## DATA PROVIDED
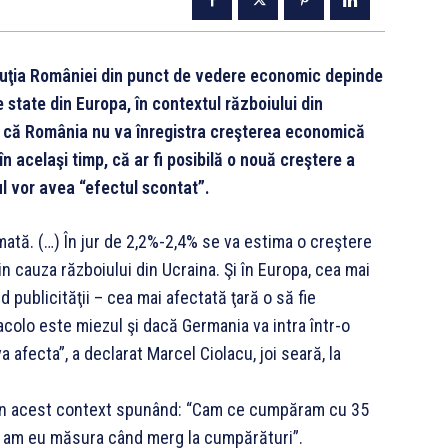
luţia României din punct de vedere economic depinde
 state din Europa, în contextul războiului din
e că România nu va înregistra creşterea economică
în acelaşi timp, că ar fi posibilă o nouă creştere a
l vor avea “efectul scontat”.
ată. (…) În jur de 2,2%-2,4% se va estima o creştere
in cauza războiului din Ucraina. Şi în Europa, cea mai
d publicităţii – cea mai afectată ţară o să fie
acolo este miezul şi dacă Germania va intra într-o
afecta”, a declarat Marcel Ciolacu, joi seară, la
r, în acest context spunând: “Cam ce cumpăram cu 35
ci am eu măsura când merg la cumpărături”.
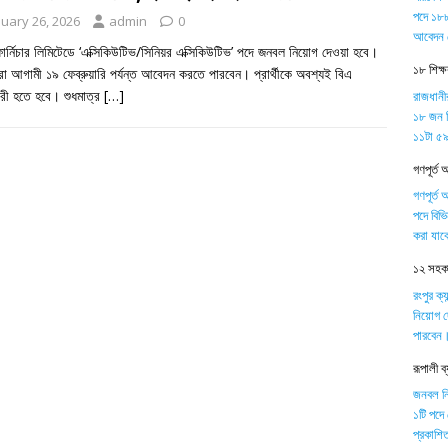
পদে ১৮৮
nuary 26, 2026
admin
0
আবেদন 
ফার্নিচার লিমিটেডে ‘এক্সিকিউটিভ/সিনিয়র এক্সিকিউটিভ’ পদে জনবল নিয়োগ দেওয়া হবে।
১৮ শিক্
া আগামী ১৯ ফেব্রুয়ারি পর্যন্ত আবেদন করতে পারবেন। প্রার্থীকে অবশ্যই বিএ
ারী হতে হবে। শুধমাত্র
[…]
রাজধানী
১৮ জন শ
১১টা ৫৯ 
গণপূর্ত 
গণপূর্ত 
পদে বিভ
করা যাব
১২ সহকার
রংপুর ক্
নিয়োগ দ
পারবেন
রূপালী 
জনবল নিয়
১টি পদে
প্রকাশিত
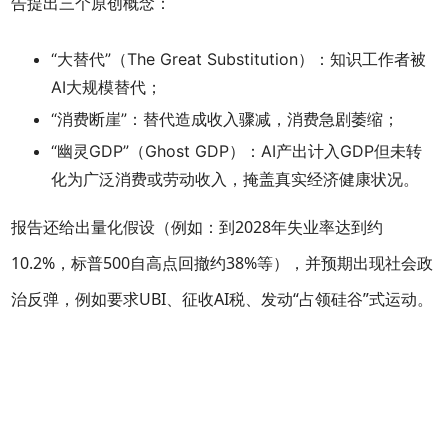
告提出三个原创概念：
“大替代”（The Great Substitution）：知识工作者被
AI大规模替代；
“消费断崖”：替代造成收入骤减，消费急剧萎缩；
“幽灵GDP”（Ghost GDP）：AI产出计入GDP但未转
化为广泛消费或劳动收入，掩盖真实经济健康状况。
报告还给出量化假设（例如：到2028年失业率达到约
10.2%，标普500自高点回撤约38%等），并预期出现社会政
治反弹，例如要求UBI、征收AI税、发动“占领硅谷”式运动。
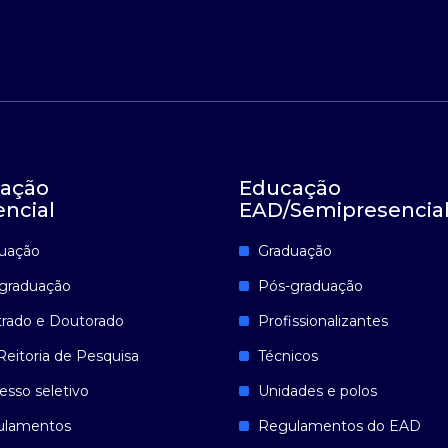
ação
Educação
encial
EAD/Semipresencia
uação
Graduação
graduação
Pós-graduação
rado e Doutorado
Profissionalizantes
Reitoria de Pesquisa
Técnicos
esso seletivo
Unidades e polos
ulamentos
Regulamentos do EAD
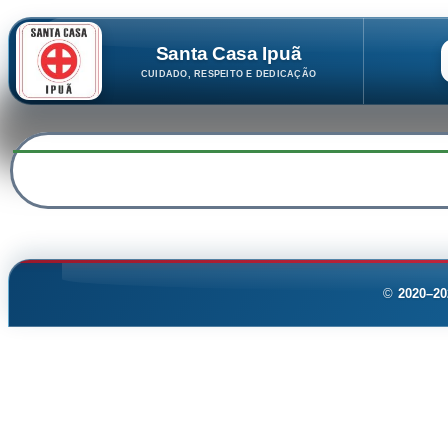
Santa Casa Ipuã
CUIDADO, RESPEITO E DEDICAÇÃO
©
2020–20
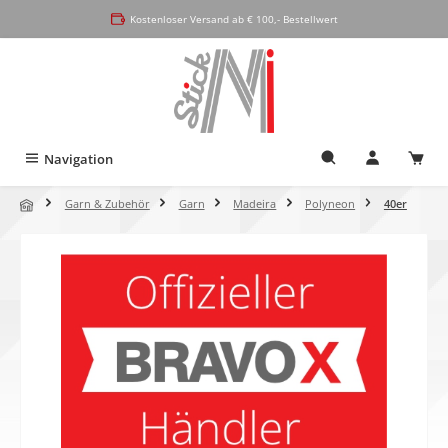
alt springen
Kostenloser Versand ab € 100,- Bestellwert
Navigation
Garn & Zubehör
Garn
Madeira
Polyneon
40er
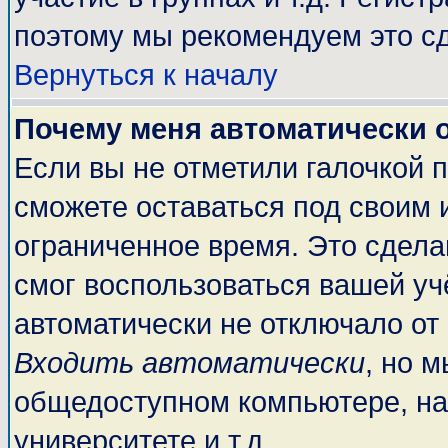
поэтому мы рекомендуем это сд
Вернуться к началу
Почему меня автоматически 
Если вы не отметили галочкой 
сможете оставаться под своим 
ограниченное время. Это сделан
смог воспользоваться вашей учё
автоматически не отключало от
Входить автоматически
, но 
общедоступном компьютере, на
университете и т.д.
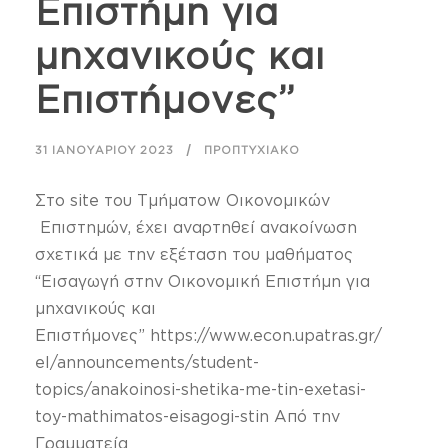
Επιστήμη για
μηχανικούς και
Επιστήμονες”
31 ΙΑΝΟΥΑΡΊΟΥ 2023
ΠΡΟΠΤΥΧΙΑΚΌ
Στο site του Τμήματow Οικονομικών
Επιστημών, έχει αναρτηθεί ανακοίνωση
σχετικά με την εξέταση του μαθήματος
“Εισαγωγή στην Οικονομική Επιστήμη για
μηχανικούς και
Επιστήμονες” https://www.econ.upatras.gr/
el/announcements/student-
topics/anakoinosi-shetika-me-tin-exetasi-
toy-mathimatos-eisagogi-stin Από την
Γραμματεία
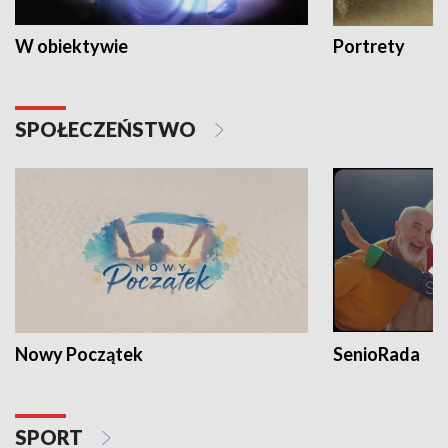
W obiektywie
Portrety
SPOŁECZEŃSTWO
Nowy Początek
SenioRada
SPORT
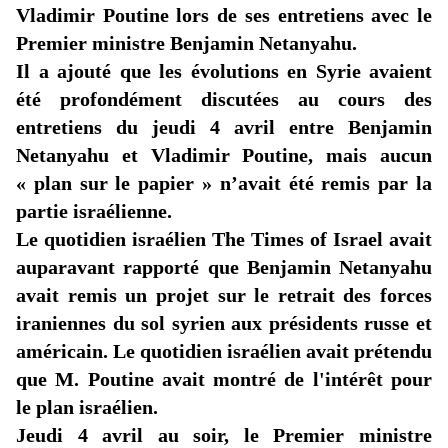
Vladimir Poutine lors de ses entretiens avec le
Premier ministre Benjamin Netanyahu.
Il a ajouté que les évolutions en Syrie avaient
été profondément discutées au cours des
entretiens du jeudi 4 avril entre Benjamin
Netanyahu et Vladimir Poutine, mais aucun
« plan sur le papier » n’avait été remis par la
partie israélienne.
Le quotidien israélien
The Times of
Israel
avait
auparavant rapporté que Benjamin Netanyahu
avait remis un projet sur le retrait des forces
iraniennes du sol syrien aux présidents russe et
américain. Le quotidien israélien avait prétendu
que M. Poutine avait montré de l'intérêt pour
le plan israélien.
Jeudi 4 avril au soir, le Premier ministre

## WORK TO COMPLETE
From the first line of the records down through the line containing "r, în acest", transcribe exactly those lines and no others, both ends kept, pictures dropped.

## REPLY TO THE EXERCISE
luţia României din punct de vedere economic depinde
 state din Europa, în contextul războiului din
e că România nu va înregistra creşterea economică
în acelaşi timp, că ar fi posibilă o nouă creştere a
l vor avea “efectul scontat”.
ată. (…) În jur de 2,2%-2,4% se va estima o creştere
in cauza războiului din Ucraina. Şi în Europa, cea mai
d publicităţii – cea mai afectată ţară o să fie
acolo este miezul şi dacă Germania va intra într-o
afecta”, a declarat Marcel Ciolacu, joi seară, la
r, în acest context spunând: “Cam ce cumpăram cu 35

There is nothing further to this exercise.